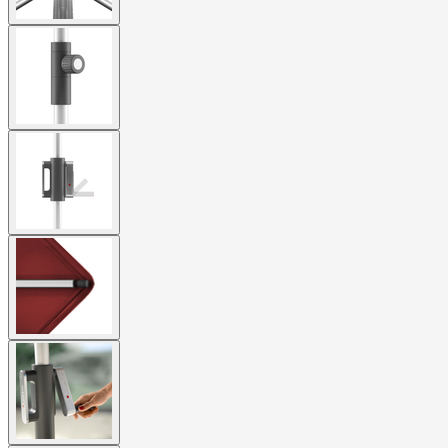
View
larger
image
View
larger
image
View
larger
image
View
larger
image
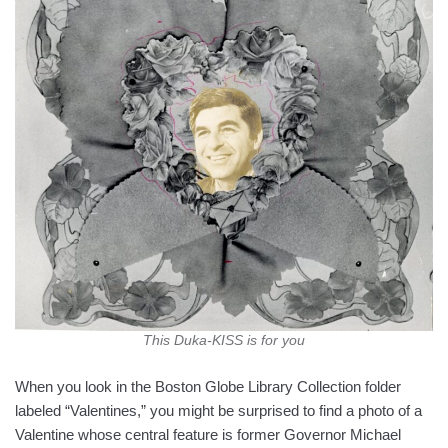
This Duka-KISS is for you
When you look in the Boston Globe Library Collection folder
labeled “Valentines,” you might be surprised to find a photo of a
Valentine whose central feature is former Governor Michael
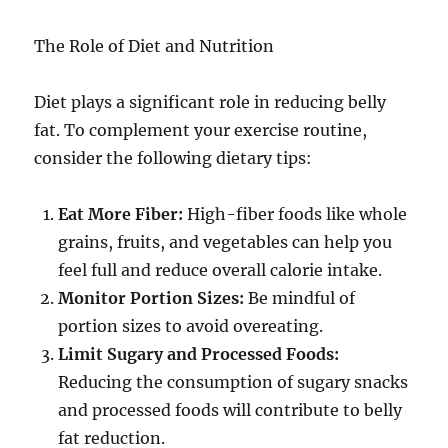
The Role of Diet and Nutrition
Diet plays a significant role in reducing belly
fat. To complement your exercise routine,
consider the following dietary tips:
Eat More Fiber:
High-fiber foods like whole
grains, fruits, and vegetables can help you
feel full and reduce overall calorie intake.
Monitor Portion Sizes:
Be mindful of
portion sizes to avoid overeating.
Limit Sugary and Processed Foods:
Reducing the consumption of sugary snacks
and processed foods will contribute to belly
fat reduction.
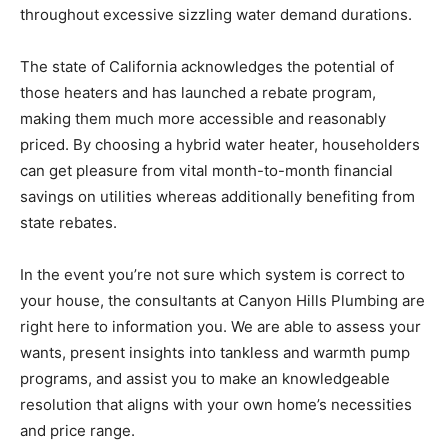
throughout excessive sizzling water demand durations.
The state of California acknowledges the potential of
those heaters and has launched a rebate program,
making them much more accessible and reasonably
priced. By choosing a hybrid water heater, householders
can get pleasure from vital month-to-month financial
savings on utilities whereas additionally benefiting from
state rebates.
In the event you’re not sure which system is correct to
your house, the consultants at Canyon Hills Plumbing are
right here to information you. We are able to assess your
wants, present insights into tankless and warmth pump
programs, and assist you to make an knowledgeable
resolution that aligns with your own home’s necessities
and price range.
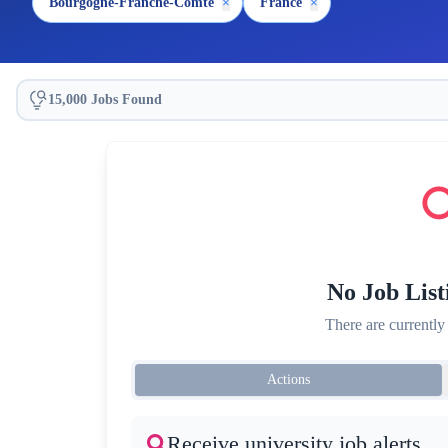
Bourgogne-Franche-Comté
×
France
×
15,000 Jobs Found
No Job List
There are currently
Actions
Receive university job alerts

★ ★ ★ ★ ★

▸ **What is expected**
Repeat the line that contains "and price range." and each line after it, through the last line of the listing, exactly and alone; pictures stay out of the repeat.

▸ **Answer for the task**
and price range.
Bourgogne-Franche-Comté
×
France
×
15,000 Jobs Found
No Job List
There are currently
Actions
Receive university job alerts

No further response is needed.